→ **PROMPT**: Each line of the data below between the one containing "Центр народного творчества и досуга (ОЦНТиД)" and the one containing "cho khách hàng.", both included, is to be repeated exactly. Please omit pictures.

Segment Start: TASK DATA

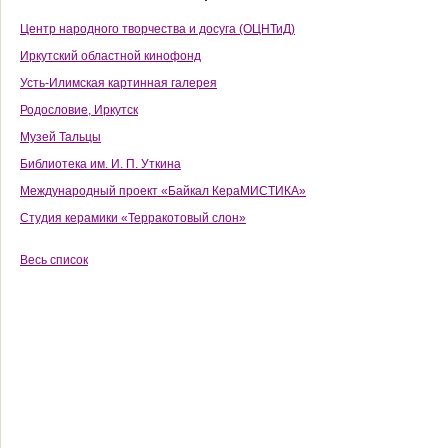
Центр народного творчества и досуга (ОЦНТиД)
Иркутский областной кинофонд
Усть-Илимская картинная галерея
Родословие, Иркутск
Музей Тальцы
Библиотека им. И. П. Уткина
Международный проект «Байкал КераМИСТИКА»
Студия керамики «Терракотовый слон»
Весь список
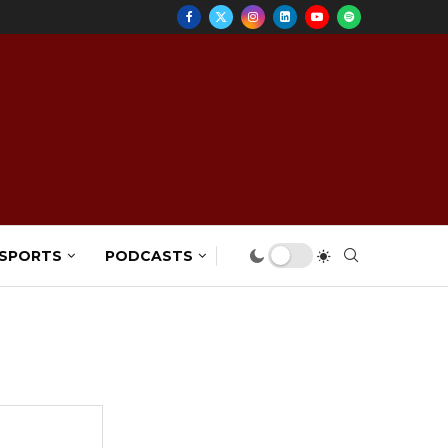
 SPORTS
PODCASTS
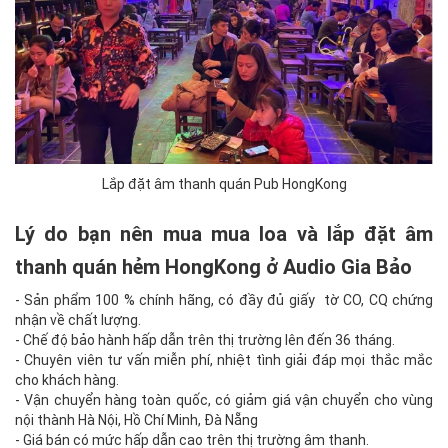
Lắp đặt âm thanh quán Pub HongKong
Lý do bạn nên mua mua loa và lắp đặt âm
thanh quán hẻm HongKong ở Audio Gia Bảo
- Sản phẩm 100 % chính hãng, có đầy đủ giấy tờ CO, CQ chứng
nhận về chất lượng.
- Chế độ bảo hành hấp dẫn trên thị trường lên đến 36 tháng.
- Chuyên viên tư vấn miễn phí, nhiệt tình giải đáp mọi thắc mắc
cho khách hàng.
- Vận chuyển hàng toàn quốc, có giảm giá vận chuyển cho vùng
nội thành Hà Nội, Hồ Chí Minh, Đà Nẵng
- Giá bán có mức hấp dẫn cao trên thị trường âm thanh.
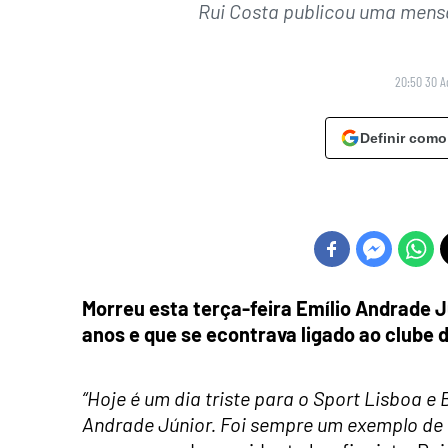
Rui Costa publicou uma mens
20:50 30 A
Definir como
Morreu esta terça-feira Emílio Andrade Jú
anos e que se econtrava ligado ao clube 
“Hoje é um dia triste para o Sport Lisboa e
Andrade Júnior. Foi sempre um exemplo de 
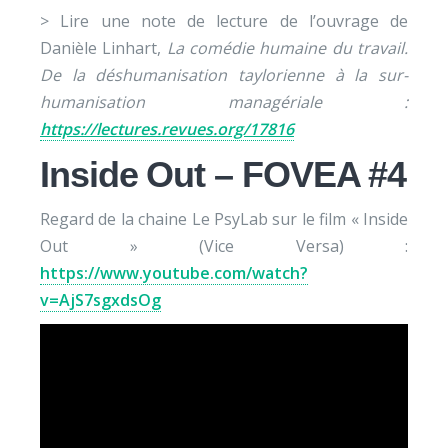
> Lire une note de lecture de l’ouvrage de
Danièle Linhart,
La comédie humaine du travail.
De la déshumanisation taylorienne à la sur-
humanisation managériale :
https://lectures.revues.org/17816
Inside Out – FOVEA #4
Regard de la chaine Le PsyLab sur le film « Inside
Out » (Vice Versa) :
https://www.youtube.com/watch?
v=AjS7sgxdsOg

Segment End: TASK DATA
Segment Start: TASK DATA

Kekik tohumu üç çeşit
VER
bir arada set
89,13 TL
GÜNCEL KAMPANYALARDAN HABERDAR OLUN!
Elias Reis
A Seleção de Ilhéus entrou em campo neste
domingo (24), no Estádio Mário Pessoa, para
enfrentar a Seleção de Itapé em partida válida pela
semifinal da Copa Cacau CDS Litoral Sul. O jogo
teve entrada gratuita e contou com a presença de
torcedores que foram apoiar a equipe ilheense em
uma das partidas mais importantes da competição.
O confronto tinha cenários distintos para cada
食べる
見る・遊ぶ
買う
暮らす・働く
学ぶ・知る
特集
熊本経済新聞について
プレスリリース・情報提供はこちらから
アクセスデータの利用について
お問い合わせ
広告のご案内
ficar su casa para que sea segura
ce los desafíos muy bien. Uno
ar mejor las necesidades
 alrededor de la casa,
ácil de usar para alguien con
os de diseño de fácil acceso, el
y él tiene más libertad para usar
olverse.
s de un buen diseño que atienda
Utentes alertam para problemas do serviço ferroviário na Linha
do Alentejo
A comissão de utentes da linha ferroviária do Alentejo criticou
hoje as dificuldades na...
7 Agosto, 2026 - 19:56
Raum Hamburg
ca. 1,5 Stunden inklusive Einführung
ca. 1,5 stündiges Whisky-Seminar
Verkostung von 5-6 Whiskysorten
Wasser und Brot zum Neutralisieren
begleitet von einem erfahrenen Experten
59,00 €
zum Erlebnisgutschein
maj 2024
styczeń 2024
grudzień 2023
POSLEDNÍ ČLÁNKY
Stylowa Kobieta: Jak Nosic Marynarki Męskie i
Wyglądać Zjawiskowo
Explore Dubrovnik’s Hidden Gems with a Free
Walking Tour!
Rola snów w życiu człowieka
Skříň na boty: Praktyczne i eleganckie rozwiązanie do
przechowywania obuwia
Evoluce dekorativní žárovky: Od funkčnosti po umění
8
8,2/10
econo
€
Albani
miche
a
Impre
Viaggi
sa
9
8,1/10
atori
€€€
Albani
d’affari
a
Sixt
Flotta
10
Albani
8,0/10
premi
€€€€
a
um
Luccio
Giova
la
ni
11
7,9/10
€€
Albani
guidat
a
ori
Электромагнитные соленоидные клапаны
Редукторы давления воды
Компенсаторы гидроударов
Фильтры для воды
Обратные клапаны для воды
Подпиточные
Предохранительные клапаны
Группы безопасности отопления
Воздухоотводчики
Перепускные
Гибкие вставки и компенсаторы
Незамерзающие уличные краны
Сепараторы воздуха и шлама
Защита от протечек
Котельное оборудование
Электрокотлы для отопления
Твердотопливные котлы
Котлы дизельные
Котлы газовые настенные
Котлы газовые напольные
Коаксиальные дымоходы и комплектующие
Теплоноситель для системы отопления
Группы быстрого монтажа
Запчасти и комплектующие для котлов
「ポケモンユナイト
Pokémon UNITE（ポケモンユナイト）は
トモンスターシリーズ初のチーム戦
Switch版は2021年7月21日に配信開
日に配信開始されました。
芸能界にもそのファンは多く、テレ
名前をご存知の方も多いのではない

Segment End: TASK DATA
Segment Start: TASK DATA

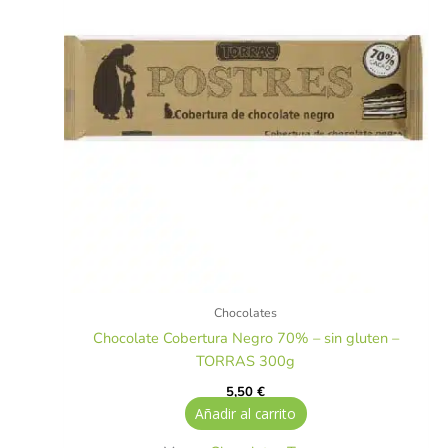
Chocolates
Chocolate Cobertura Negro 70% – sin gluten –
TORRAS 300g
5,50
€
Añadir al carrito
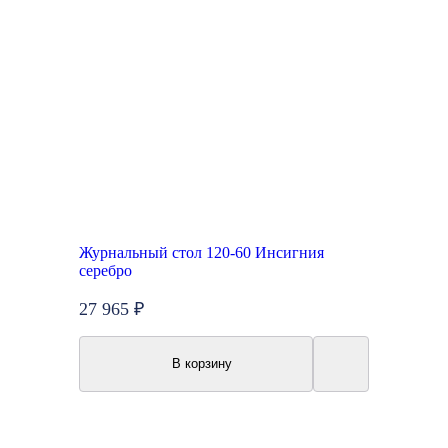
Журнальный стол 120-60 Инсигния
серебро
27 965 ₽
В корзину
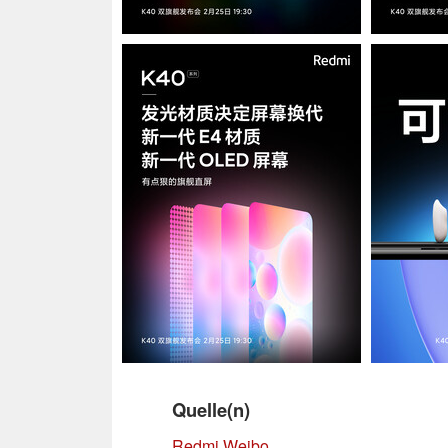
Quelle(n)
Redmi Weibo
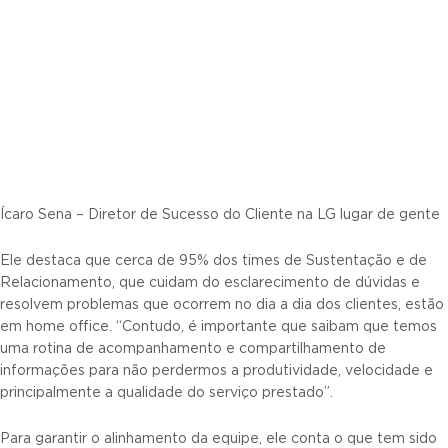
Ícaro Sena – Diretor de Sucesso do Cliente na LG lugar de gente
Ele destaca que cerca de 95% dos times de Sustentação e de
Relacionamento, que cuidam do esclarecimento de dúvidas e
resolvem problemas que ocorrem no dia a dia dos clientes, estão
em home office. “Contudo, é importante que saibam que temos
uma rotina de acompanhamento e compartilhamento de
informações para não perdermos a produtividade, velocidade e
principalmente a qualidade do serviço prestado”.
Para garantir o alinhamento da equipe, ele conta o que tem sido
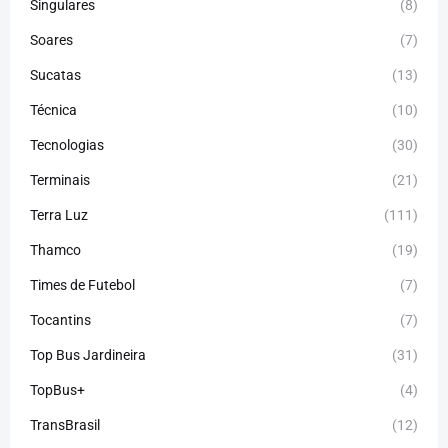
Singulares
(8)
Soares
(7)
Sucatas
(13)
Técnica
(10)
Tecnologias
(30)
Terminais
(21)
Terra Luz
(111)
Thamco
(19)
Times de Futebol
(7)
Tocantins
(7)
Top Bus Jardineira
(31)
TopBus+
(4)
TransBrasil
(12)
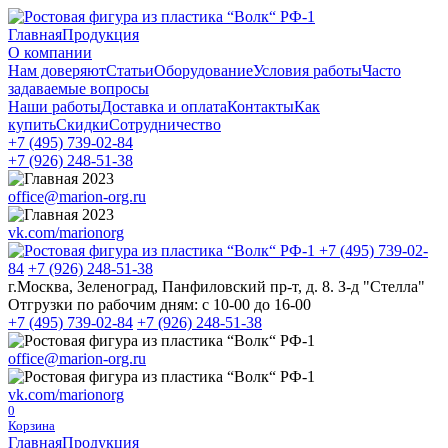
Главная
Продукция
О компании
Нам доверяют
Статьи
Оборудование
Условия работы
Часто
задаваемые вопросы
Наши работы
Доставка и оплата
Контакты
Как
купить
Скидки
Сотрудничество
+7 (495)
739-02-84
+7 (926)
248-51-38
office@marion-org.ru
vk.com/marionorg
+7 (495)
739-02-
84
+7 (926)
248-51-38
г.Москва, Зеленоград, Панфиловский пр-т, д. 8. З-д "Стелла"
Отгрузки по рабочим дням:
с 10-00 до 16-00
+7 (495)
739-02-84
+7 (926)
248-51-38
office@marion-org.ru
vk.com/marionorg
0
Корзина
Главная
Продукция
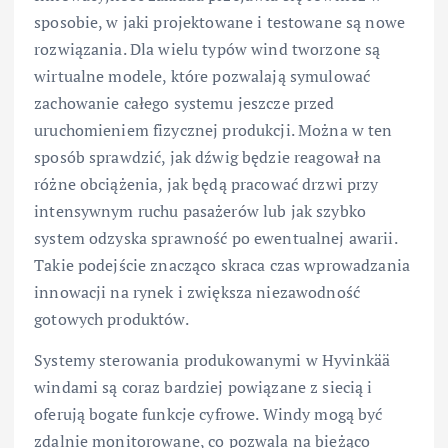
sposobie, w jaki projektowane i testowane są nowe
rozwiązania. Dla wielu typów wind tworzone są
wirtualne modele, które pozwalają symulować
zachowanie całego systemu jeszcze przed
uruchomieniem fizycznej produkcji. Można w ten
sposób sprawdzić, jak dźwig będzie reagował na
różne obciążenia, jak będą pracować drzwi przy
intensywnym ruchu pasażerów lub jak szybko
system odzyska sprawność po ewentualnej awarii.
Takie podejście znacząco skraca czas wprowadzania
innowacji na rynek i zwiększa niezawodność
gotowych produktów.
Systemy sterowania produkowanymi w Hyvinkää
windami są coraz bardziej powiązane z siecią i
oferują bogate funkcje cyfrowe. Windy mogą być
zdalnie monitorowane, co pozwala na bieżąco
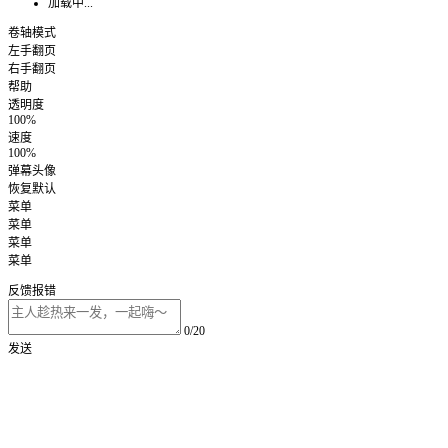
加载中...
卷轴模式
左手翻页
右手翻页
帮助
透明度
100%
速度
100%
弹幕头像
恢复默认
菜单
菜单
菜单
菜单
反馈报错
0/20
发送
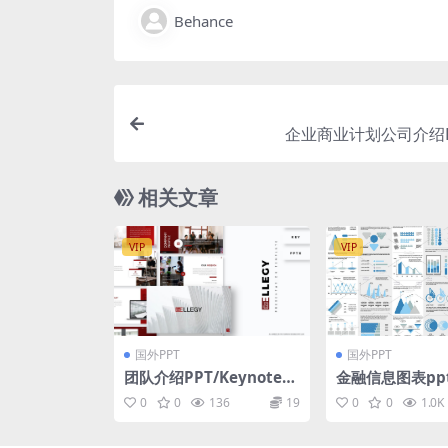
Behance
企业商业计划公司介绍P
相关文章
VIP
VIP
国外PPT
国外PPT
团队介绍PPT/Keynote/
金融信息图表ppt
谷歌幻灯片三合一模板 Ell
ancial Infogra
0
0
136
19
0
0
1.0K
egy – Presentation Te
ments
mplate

Segment End: TASK DATA

→ **SOLUTION TO THE PROBLEM**:
Центр народного творчества и досуга (ОЦНТиД)
Иркутский областной кинофонд
Усть-Илимская картинная галерея
Родословие, Иркутск
Музей Тальцы
Библиотека им. И. П. Уткина
Международный проект «Байкал КераМИСТИКА»
Студия керамики «Терракотовый слон»
Весь список
 SPORTS
PODCASTS
Lắp đặt âm thanh quán Pub HongKong
Lý do bạn nên mua mua loa và lắp đặt âm
thanh quán hẻm HongKong ở Audio Gia Bảo
- Sản phẩm 100 % chính hãng, có đầy đủ giấy tờ CO, CQ chứng
nhận về chất lượng.
- Chế độ bảo hành hấp dẫn trên thị trường lên đến 36 tháng.
- Chuyên viên tư vấn miễn phí, nhiệt tình giải đáp mọi thắc mắc
cho khách hàng.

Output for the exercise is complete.